Pages

Mengenai Saya

Shasha Riezma Merliavilda | Just want my parents smiling proudly as my success. | Twitter : @ShashaRiezmam
Diberdayakan oleh Blogger.

Selasa, 06 Mei 2014

Kepekatan Jalan

Aku berjalan di pusat kota, lampu di trotoar jalanan menyorot-nyorot temaram. Langkah, demi langkah berlalu per-lima detiknya. Angin menembus lewat celah-celah yang bisa terlewati, suhu rendah dengan tekanan udara yang cukup tinggi membuat tubuhku tidak bisa protes untuk merasakan dinginnya malam itu. Di antara jutaan manusia, namun jiwaku merasa dalam alam yang berbeda; hanya aku, dan Tuhan. Di atas jalanan kota, kakiku memijakkan langkah yang tenang dan datar. Merasa ramai raga, sepi jiwa. Terkadang aku berfikir, bahwa aku berada di tempat yang salah, mungkin insan lain tidak paham dengan rasa aneh yang muncul pada otak tertentu, merasa mati jiwa dan hilang rasa. Asing. Lampu-lampu kota temaram yang aku lihat, bagai bola ajaib yang membuat tersorotnya makhluk lain, tumbuhan dan pepohonan mempunyai mata-mata aneh yang memperhatikan setiap gerakku, kursi kosong yang tidak terpakai, mengaba-aba perintah yang sukar.

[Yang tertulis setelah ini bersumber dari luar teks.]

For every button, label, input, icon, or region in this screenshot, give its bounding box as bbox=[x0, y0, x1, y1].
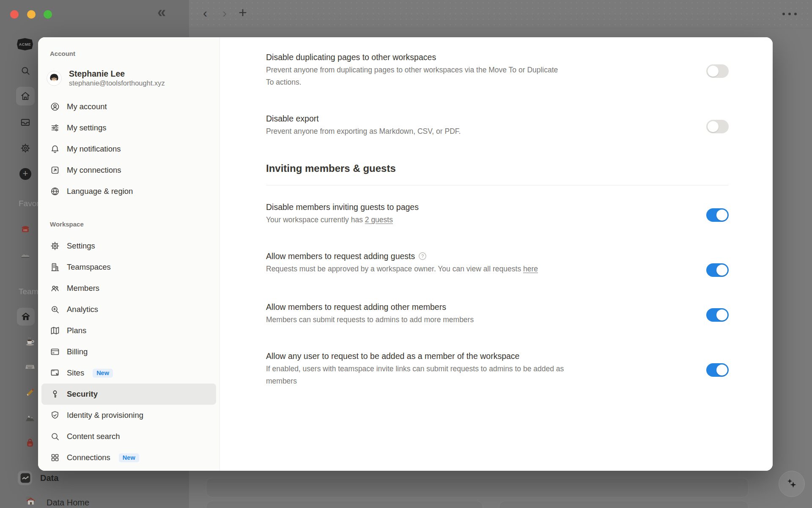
sidebar-item-label: Plans bbox=[67, 326, 86, 335]
sidebar-item-my-account[interactable]: My account bbox=[41, 96, 216, 117]
setting-title: Allow members to request adding guests? bbox=[266, 251, 538, 262]
setting-title: Allow members to request adding other me… bbox=[266, 301, 474, 312]
globe-icon bbox=[50, 186, 60, 196]
coffee-emoji-icon[interactable] bbox=[25, 336, 36, 347]
sidebar-item-sites[interactable]: SitesNew bbox=[41, 362, 216, 384]
account-profile-row[interactable]: Stephanie Lee stephanie@toolsforthought.… bbox=[41, 65, 216, 92]
setting-description: Prevent anyone from duplicating pages to… bbox=[266, 64, 564, 88]
pencil-emoji-icon[interactable] bbox=[25, 387, 36, 398]
sidebar-item-my-connections[interactable]: My connections bbox=[41, 160, 216, 181]
setting-description: Requests must be approved by a workspace… bbox=[266, 263, 538, 275]
setting-description: Prevent anyone from exporting as Markdow… bbox=[266, 125, 461, 138]
data-home-icon[interactable] bbox=[24, 494, 36, 507]
sidebar-item-content-search[interactable]: Content search bbox=[41, 426, 216, 447]
setting-row: Disable exportPrevent anyone from export… bbox=[266, 113, 729, 138]
card-icon bbox=[50, 347, 60, 357]
setting-title: Disable export bbox=[266, 113, 461, 124]
toggle-on[interactable] bbox=[706, 363, 729, 377]
phone-emoji-icon[interactable] bbox=[20, 223, 31, 234]
toggle-on[interactable] bbox=[706, 208, 729, 222]
toggle-off[interactable] bbox=[706, 120, 729, 133]
sidebar-item-teamspaces[interactable]: Teamspaces bbox=[41, 257, 216, 278]
settings-dialog: Account Stephanie Lee stephanie@toolsfor… bbox=[38, 37, 773, 471]
setting-link[interactable]: 2 guests bbox=[365, 215, 393, 224]
grid-icon bbox=[50, 453, 60, 463]
sidebar-item-label: My notifications bbox=[67, 144, 121, 154]
help-icon[interactable]: ? bbox=[418, 252, 427, 260]
backdrop-box bbox=[206, 501, 483, 508]
toggle-knob bbox=[716, 210, 727, 221]
person-icon bbox=[50, 102, 60, 112]
section-divider bbox=[266, 185, 729, 185]
mountain-emoji-icon[interactable] bbox=[25, 412, 36, 423]
sidebar-item-my-notifications[interactable]: My notifications bbox=[41, 138, 216, 160]
new-page-icon[interactable]: + bbox=[19, 168, 31, 180]
sidebar-item-label: Teamspaces bbox=[67, 262, 111, 272]
bell-icon bbox=[50, 144, 60, 154]
traffic-light-close-button[interactable] bbox=[10, 10, 19, 19]
sidebar-item-label: Security bbox=[67, 389, 98, 399]
zoomplus-icon bbox=[50, 304, 60, 315]
toggle-on[interactable] bbox=[706, 308, 729, 322]
sidebar-item-settings[interactable]: Settings bbox=[41, 235, 216, 257]
sparkles-icon bbox=[785, 477, 799, 491]
setting-row: Disable duplicating pages to other works… bbox=[266, 52, 729, 88]
toggle-knob bbox=[716, 364, 727, 375]
sidebar-item-billing[interactable]: Billing bbox=[41, 341, 216, 362]
sidebar-item-connections[interactable]: ConnectionsNew bbox=[41, 447, 216, 468]
sidebar-item-language-region[interactable]: Language & region bbox=[41, 181, 216, 202]
traffic-light-minimize-button[interactable] bbox=[27, 10, 36, 19]
sidebar-collapse-icon[interactable]: « bbox=[157, 3, 166, 21]
sidebar-item-security[interactable]: Security bbox=[41, 384, 216, 405]
settings-sidebar: Account Stephanie Lee stephanie@toolsfor… bbox=[38, 37, 220, 471]
sidebar-item-identity-provisioning[interactable]: Identity & provisioning bbox=[41, 405, 216, 426]
toggle-knob bbox=[708, 121, 719, 132]
account-name: Stephanie Lee bbox=[69, 69, 165, 79]
sidebar-item-label: My account bbox=[67, 102, 107, 111]
backpack-emoji-icon[interactable] bbox=[25, 438, 36, 449]
gearline-icon bbox=[50, 241, 60, 251]
back-icon[interactable]: ‹ bbox=[203, 6, 207, 20]
backdrop-box bbox=[499, 501, 749, 508]
keyboard-emoji-icon[interactable] bbox=[25, 361, 36, 372]
sidebar-item-label: Connections bbox=[67, 453, 110, 462]
ai-assistant-button[interactable] bbox=[779, 471, 805, 497]
sidebar-item-my-settings[interactable]: My settings bbox=[41, 117, 216, 138]
new-badge: New bbox=[93, 369, 113, 378]
sidebar-item-plans[interactable]: Plans bbox=[41, 320, 216, 341]
toggle-on[interactable] bbox=[706, 263, 729, 277]
app-toolbar-backdrop bbox=[189, 0, 812, 28]
traffic-light-zoom-button[interactable] bbox=[44, 10, 52, 19]
settings-gear-icon[interactable] bbox=[20, 143, 31, 154]
sidebar-item-label: Settings bbox=[67, 241, 95, 251]
avatar bbox=[47, 71, 62, 86]
sidebar-item-members[interactable]: Members bbox=[41, 278, 216, 299]
setting-description: Members can submit requests to admins to… bbox=[266, 314, 474, 326]
sidebar-item-analytics[interactable]: Analytics bbox=[41, 299, 216, 320]
setting-title: Disable duplicating pages to other works… bbox=[266, 52, 564, 63]
house-emoji-icon[interactable] bbox=[20, 311, 31, 322]
setting-row: Allow members to request adding other me… bbox=[266, 301, 729, 326]
key-icon bbox=[50, 389, 60, 399]
sites-icon bbox=[50, 368, 60, 378]
setting-description: Your workspace currently has 2 guests bbox=[266, 214, 419, 226]
more-options-icon[interactable] bbox=[782, 13, 797, 15]
setting-link[interactable]: here bbox=[523, 265, 538, 273]
workspace-logo[interactable]: ACME bbox=[17, 38, 33, 50]
svg-text:?: ? bbox=[421, 254, 424, 259]
new-tab-icon[interactable]: + bbox=[239, 4, 247, 21]
workspace-section-label: Workspace bbox=[50, 221, 216, 228]
sidebar-item-label: Analytics bbox=[67, 305, 98, 314]
sidebar-item-data[interactable]: Data bbox=[40, 473, 58, 483]
toggle-off[interactable] bbox=[706, 64, 729, 78]
inbox-icon[interactable] bbox=[20, 117, 31, 128]
search-icon[interactable] bbox=[20, 65, 31, 76]
sidebar-item-label: My settings bbox=[67, 123, 107, 133]
chart-emoji-icon[interactable] bbox=[20, 472, 31, 483]
backdrop-box bbox=[206, 478, 749, 497]
forward-icon[interactable]: › bbox=[222, 6, 227, 20]
sneaker-emoji-icon[interactable] bbox=[20, 249, 31, 260]
home-icon[interactable] bbox=[20, 91, 31, 102]
security-settings-panel: Disable duplicating pages to other works… bbox=[220, 37, 773, 471]
sidebar-item-data-home[interactable]: Data Home bbox=[47, 498, 89, 508]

Akupun mendengar, raungan pohon besar, tua yang menyeramkan, menjerit pelik enggan bungkam dari jahannam, aku mencoba menanyakan gerangan raungannya, banyak konon dari sang rumput dan burung hantu, ia sering merasakan sakit karena ulah makhluk biadab yang sembarang tusuk benda tajam demi kerakusan, menjadikan tubuhnya penuh dengan tempelan omong kosong. Konon, pohon tua itu dahulunya adalah pohon mewah nan cantik, ia merasa bahagia menjadi hiasan indah di tengah ramai kota, ia pun awalnya merasa bangga, dengan adanya tempelan-tempelan itu di badannya, walaupun ia merasakan lara yang teramat sangat. Tunggu, jangan tertawa, aku menceritakan ini sungguhan. Aku bertanya kepada sang burung hantu, lantas apa yang membuatnya meraung, bukankah ia merasa bangga dengan jasanya. Burung hantu menjawab tegas, ia tidak tahan dengan benda tajam yang menempel merekat, kuat, melekat pada batangnya, sesekali pada tengah malam, burung hantu mencoba membantunya, melepaskan paku-paku yang rekat, namun nihil hasil, benda tajam itu justu melukai kaki burung hantu. Benda itu terus tertananam berkelamaan, hingga usang dan membuat pohon terinfeksi dan merasa semakin nyeri, makhluk tumbuhan semesta hanya bisa berdoa agar sang pohon besar tua di hilangkan rasa sakitnya, entah sampai kapan bahkan sampai pohon tua mati secara mengenaskan dengan puluhan benda tajam.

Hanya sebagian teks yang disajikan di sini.